The depot layer assembles groups of objects into magazines. Unlike a slab, a magazine's objects are not necessarily allocated from contiguous memory; rather, a magazine contains a series of pointers to objects within slabs.

The number of rounds per magazine for each cache changes dynamically, depending on the amount of contention that occurs at the depot layer. The more rounds per magazine, the lower the depot contention, but more memory is consumed. Each range of object sizes has an upper and lower magazine size. Table 11.10 shows the magazine size range for each object size.

Table 11.10. Solaris 10 Magazine Sizes
Object Size Range	Minimum Magazine Size	Maximum Magazine Size
1-64	15	143
65-256	7	143
257-512	3	143
513-1024	3	95
1025-2048	3	63
2049-3200	3	63
3201-4096	1	47
4097-8192	1	15
8193-16384	1	7
16385-32768	1	3
32769-	1	1

A slab allocator maintenance thread is scheduled every 15 seconds (controlled by the tunable kmem_reap_interval) to recalculate the magazine sizes. If significant contention has occurred at the depot level, then the magazine size is bumped up. Refer to Table 11.11 for the parameters that control magazine resizing.

Table 11.11. Kernel Memory Allocator Parameters
Parameter	Description	S10 Default
`kmem_reap_interval`	This is the number of ticks after which the slab allocator update thread will run.	1500 (15s)
`kmem_depot_contention`	If the number of times depot contention occurred since the last time the update thread ran is greater than this value, then the magazine size is increased.	3
`kmem_reapahead`	If the amount of free memory falls below `cachefree + kmem_reapahead`, then the slab allocator will give back as many slabs as possible to the backend page allocator.	0

11.2.3.7. The Global (Slab) Layer

The global slab layer allocates slabs of objects from contiguous pages of physical memory and hands them up to the magazine layer for allocation. The global slab layer is used only when the upper layers need to allocate or deallocate entire slabs of objects to refill their magazines.

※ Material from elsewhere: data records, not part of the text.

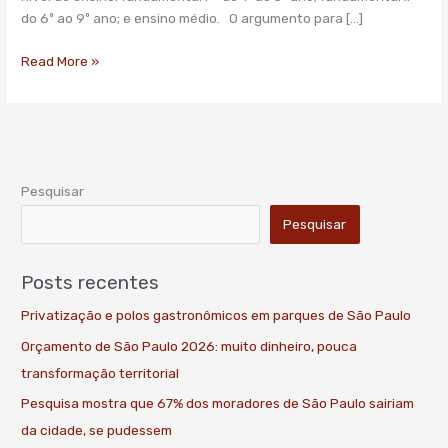
paulista
do 6º ao 9º ano; e ensino médio. O argumento para […]
Read More »
Pesquisar
Pesquisar
Posts recentes
Privatização e polos gastronômicos em parques de São Paulo
Orçamento de São Paulo 2026: muito dinheiro, pouca
transformação territorial
Pesquisa mostra que 67% dos moradores de São Paulo sairiam
da cidade, se pudessem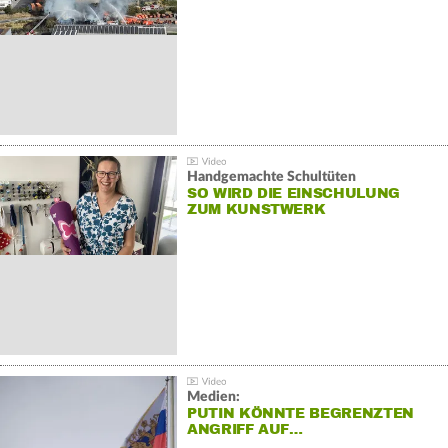
Handgemachte Schultüten
SO WIRD DIE EINSCHULUNG
ZUM KUNSTWERK
Medien:
PUTIN KÖNNTE BEGRENZTEN
ANGRIFF AUF…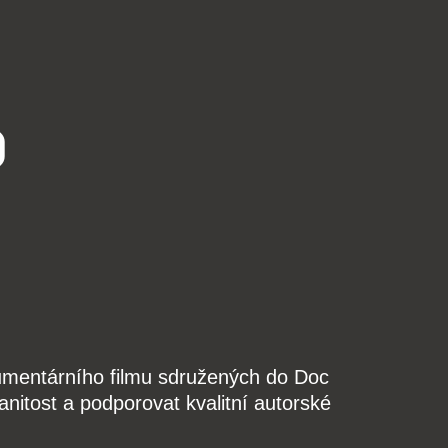
o
kumentárního filmu sdružených do Doc
nitost a podporovat kvalitní autorské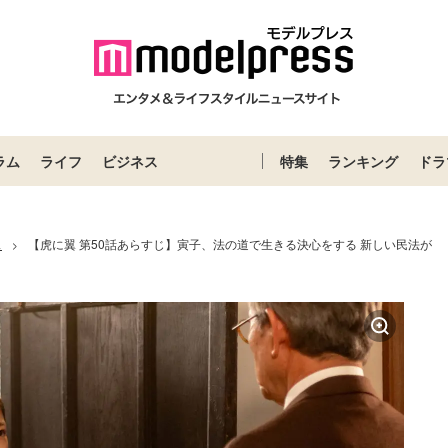
ラム
ライフ
ビジネス
特集
ランキング
ドラ
ス
【虎に翼 第50話あらすじ】寅子、法の道で生きる決心をする 新しい民法が
>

The slab is the primary unit of allocation in the slab layer. When the allocator needs to grow a cache, it acquires an entire slab of objects. When the allocator wants to shrink a cache, it returns unused memory to the back end by deallocating a complete slab. A slab consists of one or more pages of virtually contiguous memory carved up into equal-sized chunks, with a reference count indicating how many of those chunks have been allocated.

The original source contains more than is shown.